The United States is struggling to contain al Qaeda’s formidable terror cell in Yemen, despite a devastating aerial campaign coupled with an extended American military presence on the ground, according to the White House’s top counterterrorism official.
The battle against the jihadi terror cell, known as al Qaeda in the Arabian Peninsula, has been overshadowed by the ongoing fight against the Islamic State in Iraq and Syria, National Counterterrorism Center chief Nick Rasmussen said Wednesday.
The Yemen group “is still something we find ourselves focused on,” Mr. Rasmussen said during a counterterrorism symposium hosted in Washington, D.C. by the Intelligence and National Security Alliance (INSA) and the Armed Forces Communications and Electronics Association (AFCEA).

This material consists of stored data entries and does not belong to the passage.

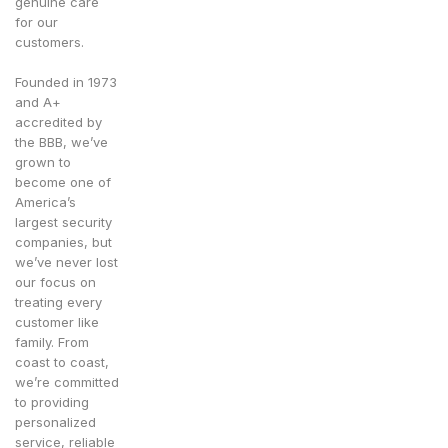
genuine care
for our
customers.
Founded in 1973
and A+
accredited by
the BBB, we’ve
grown to
become one of
America’s
largest security
companies, but
we’ve never lost
our focus on
treating every
customer like
family. From
coast to coast,
we’re committed
to providing
personalized
service, reliable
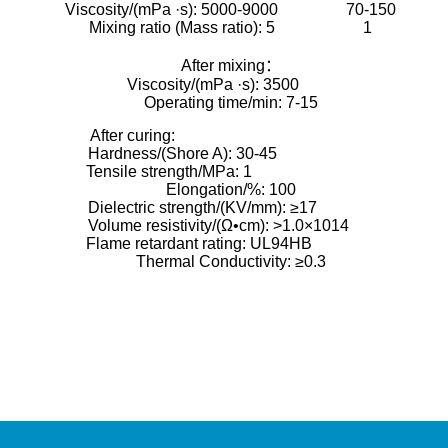
Viscosity/(mPa ·s): 5000-9000 70-150
Mixing ratio (Mass ratio): 5 1
After mixing：
Viscosity/(mPa ·s): 3500
Operating time/min: 7-15
After curing:
Hardness/(Shore A): 30-45
Tensile strength/MPa: 1
Elongation/%: 100
Dielectric strength/(KV/mm): ≥17
Volume resistivity/(Ω•cm): >1.0×1014
Flame retardant rating: UL94HB
Thermal Conductivity: ≥0.3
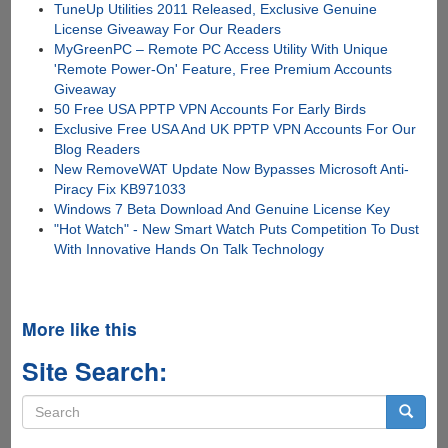
TuneUp Utilities 2011 Released, Exclusive Genuine
License Giveaway For Our Readers
MyGreenPC – Remote PC Access Utility With Unique
'Remote Power-On' Feature, Free Premium Accounts
Giveaway
50 Free USA PPTP VPN Accounts For Early Birds
Exclusive Free USA And UK PPTP VPN Accounts For Our
Blog Readers
New RemoveWAT Update Now Bypasses Microsoft Anti-
Piracy Fix KB971033
Windows 7 Beta Download And Genuine License Key
"Hot Watch" - New Smart Watch Puts Competition To Dust
With Innovative Hands On Talk Technology
More like this
Site Search:
Search
form
Search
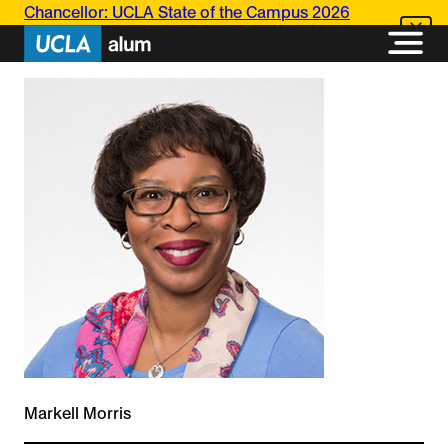
Skip
Chancellor: UCLA State of the Campus 2026
to
content
Markell Morris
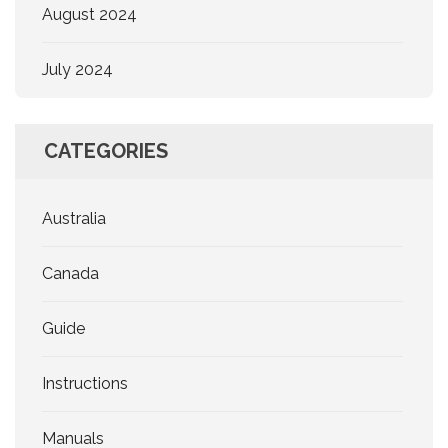
August 2024
July 2024
CATEGORIES
Australia
Canada
Guide
Instructions
Manuals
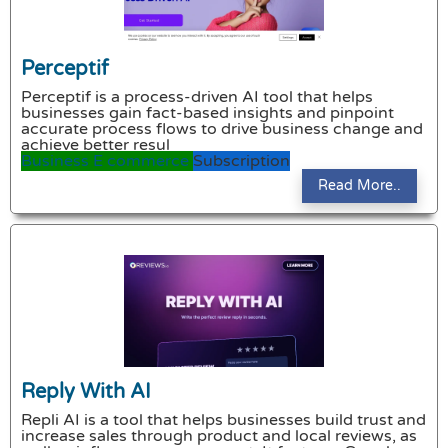
Perceptif
Perceptif is a process-driven AI tool that helps
businesses gain fact-based insights and pinpoint
accurate process flows to drive business change and
achieve better resul
Business
E commerce
Subscription
Read More..
Reply With AI
Repli AI is a tool that helps businesses build trust and
increase sales through product and local reviews, as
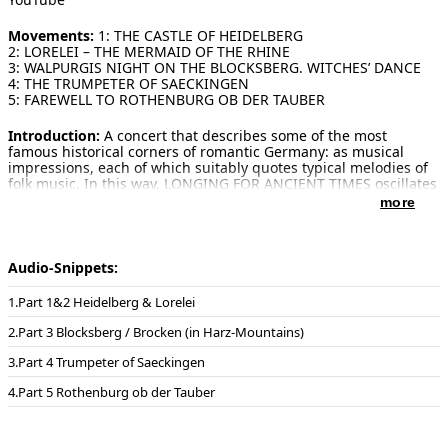
Movements:
1: THE CASTLE OF HEIDELBERG
2: LORELEI – THE MERMAID OF THE RHINE
3: WALPURGIS NIGHT ON THE BLOCKSBERG. WITCHES’ DANCE
4: THE TRUMPETER OF SAECKINGEN
5: FAREWELL TO ROTHENBURG OB DER TAUBER
Introduction:
A concert that describes some of the most
famous historical corners of romantic Germany: as musical
impressions, each of which suitably quotes typical melodies of
folk music. In this way, LONGING FOR ANCIENT TIMES oscillates
between concertante aspirations and a gesture of longing as
more
romantic as the songs that have become a cultural identity.
1: Heidelberg, with its famous castle, Germany's oldest
university and its historic old town streets, is the epitome of
Audio-Snippets:
"Old Germany". Situated in the valley of the Neckar, it offers
visitors from all over the world many sights, bridges, churches.
Part 1&2 Heidelberg & Lorelei
The music reflects the dark, wildly romantic atmosphere of
Heidelberg Castle and eventually leads to the well-known
Part 3 Blocksberg / Brocken (in Harz-Mountains)
student song "Gaudeamus Igitur". Its melody dates from the
18th century, the Latin text from Christian Wilhelm Kindleben
Part 4 Trumpeter of Saeckingen
(1781). It is the most famous traditional student song and is
known worldwide.
Part 5 Rothenburg ob der Tauber
2: The Loreley is a legendary 132-metre-high rock in the Middle
Rhine Valley. There are dangerous whirlpools and reefs around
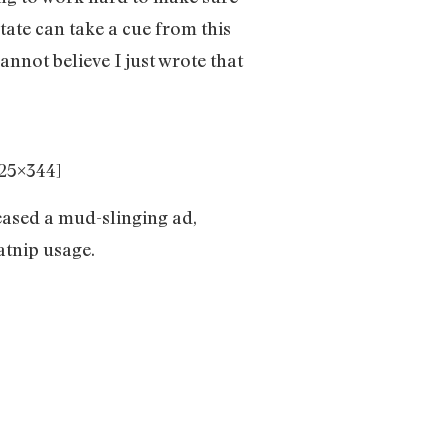
state can take a cue from this
annot believe I just wrote that
5×344]
ased a mud-slinging ad,
catnip usage.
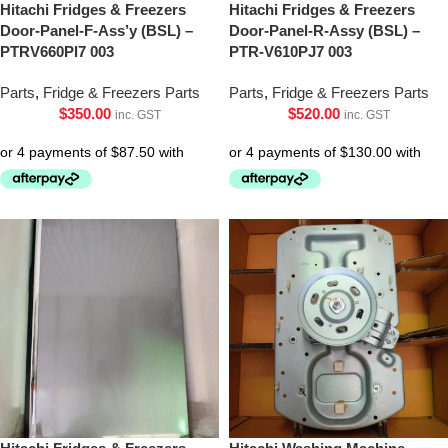
Hitachi Fridges & Freezers
Hitachi Fridges & Freezers
Door-Panel-F-Ass’y (BSL) –
Door-Panel-R-Assy (BSL) –
PTRV660Pl7 003
PTR-V610PJ7 003
Parts
,
Fridge & Freezers Parts
Parts
,
Fridge & Freezers Parts
$
350.00
$
520.00
inc. GST
inc. GST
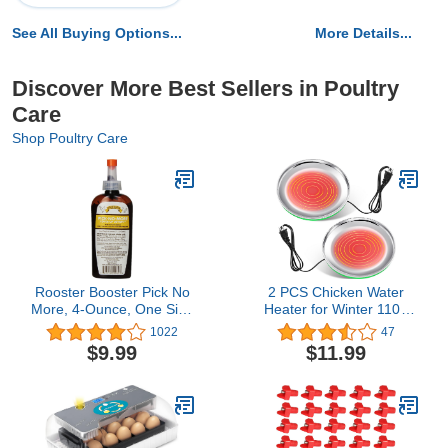
See All Buying Options...
More Details...
Discover More Best Sellers in Poultry
Care
Shop Poultry Care
Rooster Booster Pick No
2 PCS Chicken Water
More, 4-Ounce, One Size
Heater for Winter 110V
(038-50910)
38W Poultry Drinker
1022
47
Heater Base Surface
$9.99
$11.99
Temperature can Reach
About 140 Fahrenheit
Degree Chicken Waterer
Electric Deicer Heated
Base (10.2 Inch, Green)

But dislodging the terror cell, which is widely seen al Qaeda’s best-financed and most-dangerous faction, has been a challenge that American and allied intelligence agencies have yet to solve.
U.S. military and intelligence officials are “struggling to keep up” with the group’s activities in the region, as well as their intent to strike at targets in the West, Mr. Rassmussen said. The biggest hurdle facing the American intelligence officials is their lack of visibility into the war-torn nation.
Aside from the internal threat posed by al Qaeda, the country has been wracked by civil war and unrest since Houthi rebels, a Sunni separatist sect in the country, forced former President Abd-Rabbu Mansour Hadi from power in 2015. Since then government factions loyal to the deposed Hadi regime, backed by several Gulf states, have been battling Houthi forces for control.
Both sides have also been targeted by al Qaeda operatives in the country, in an attempt to solidify their position in Yemen, consolidating near the southern port city of Aden and surrounding areas within the Hadhramaut region, located 400 miles southeast of the country’s capitol of Sana’a.
U.S. forces, whose counterterrorism operations against al Qaeda’s Yemen group had the backing of the former Hadi regime, were forces to curtail that mission in the wake of the regime’s collapse.
American diplomats also shuttered their embassy in the country as a result of the civil war.
That loss of an American presence in Yemen has essentially left American intelligence agencies blind in the country, with precious few options to monitor al Qaeda’s activities on the ground, Mr. Rasmussen said.
Attempts to track al Qaeda’s movements in Yemen remotely via unmanned surveillance aircraft and satellites have provide an adequate picture of the group’s operations, he said. Information gleaned from such assets have led to several successful strikes against the Yemen cell.
American warplanes executed a recent round of airstrikes in the country beginning on Aug. 24, officials from U.S. Central Command said Tuesday. Command officials claim a total of 13 al Qaeda operatives were killed during the three strikes carried out over the 11-day period in Yemen.
In May, U.S. drones and warplanes have carried out four strikes against al Qaeda targets in Yemen over two weeks, ending with 10 confirmed kills, Pentagon spokesman Capt. Jeff Davis said at the time.
But those assets pale in comparison to having spies on the ground, reporting on the Yemen group, either under the cover of the now-defunct U.S. Embassy or other means of diplomatic or military protection, Mr. Rasmussen added.
In an attempt to close that gap, Pentagon leaders in June decided to extend the deployment of a small special-operations team in the country, which had been deployed to back government forces battling al Qaeda in April.
The Defense Department first acknowledged the team’s deployment in May, where they played an integral role in the operation to retake the coastal town of Mukalla in Hadramawt.
Providing intelligence support to Saudi and UAE commanders, the team also coordinated aerial surveillance operations and assisted local commanders in mission planning for the Mukalla offensive at the time.